Pickering residents feel impact of Japan’s nuclear crisis

PICKERING, On. – People who live near the nuclear plant in Pickering have felt the impact from the nuclear crisis in Japan.

In the ten years Janice Marks has worked at Bay Ridges pharmacy, she said she has never seen such a demand for iodine pills.

The drug store is just 3 km from Pickering’s Ontario Power Generation and has been one of several dispensing free potassium iodide pills over the years to people who live around the plant.

The pills are used to protect people from radioactive iodine, and are commonly used when a radioactive accident has happened.

“Today alone we’ve already had four people,” Marks said Tuesday. “That doesn’t seem like a lot, but for here it is. Normally, I might get four people in a year.”

Marks chalks up the sudden demand for the pills to the news of the events in Japan, following the massive earthquake that devastated parts of the country on Friday, and the fact that many of her customers live close to the Pickering nuclear plant.

Bay Ridges is one of five drug stores listed by Emergency Management Ontario, dispensing the pills for free to people living within 10 km of the Pickering plant. The same program is in effect for people living close to the Darlington Nuclear Generating Station.
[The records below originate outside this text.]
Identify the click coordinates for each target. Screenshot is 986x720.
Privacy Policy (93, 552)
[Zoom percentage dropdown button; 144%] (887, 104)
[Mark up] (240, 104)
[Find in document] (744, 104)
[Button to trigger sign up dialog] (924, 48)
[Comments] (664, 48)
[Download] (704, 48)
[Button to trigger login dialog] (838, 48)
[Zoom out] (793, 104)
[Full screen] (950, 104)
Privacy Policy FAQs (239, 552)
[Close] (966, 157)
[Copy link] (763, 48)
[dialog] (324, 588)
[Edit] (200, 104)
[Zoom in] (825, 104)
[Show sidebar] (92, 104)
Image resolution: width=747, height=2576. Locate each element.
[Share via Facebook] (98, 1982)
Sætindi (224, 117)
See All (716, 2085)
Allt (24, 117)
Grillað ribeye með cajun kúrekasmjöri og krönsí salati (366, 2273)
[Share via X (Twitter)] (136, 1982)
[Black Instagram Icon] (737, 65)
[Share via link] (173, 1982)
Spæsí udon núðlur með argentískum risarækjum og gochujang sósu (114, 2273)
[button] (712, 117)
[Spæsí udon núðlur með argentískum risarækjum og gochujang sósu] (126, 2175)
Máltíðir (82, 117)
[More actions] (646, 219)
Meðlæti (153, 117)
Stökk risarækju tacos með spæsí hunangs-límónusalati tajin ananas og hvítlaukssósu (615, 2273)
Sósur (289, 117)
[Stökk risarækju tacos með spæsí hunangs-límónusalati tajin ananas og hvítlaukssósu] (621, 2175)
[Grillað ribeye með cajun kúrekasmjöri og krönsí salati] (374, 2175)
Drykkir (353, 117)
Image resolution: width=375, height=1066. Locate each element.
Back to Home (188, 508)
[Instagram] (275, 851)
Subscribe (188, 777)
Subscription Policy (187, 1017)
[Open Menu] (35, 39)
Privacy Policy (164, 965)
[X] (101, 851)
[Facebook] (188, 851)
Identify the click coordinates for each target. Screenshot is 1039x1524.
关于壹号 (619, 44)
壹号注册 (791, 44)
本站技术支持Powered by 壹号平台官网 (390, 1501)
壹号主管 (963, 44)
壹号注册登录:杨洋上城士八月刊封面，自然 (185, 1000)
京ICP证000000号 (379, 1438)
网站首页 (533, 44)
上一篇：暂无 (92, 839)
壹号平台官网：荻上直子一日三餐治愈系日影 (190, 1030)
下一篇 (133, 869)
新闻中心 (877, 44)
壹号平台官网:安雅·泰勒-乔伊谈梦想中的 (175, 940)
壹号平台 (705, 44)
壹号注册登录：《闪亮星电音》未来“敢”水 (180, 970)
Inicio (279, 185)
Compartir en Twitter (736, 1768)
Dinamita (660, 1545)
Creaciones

“A few people have come in and expressed that they’re afraid … that the same thing could happen here with an earthquake,” Marks said. “They’re afraid nuclear power stations are not prepared to handle these kinds of emergencies.”

Pharmacist Gamil Gayed of Liverpool Pharmacy, located in the Liverpool Road and Bayly Street area of Pickering, said he has also seen the same spike over the last few days.

He gave out two bottles on Tuesday, and at least six on Monday.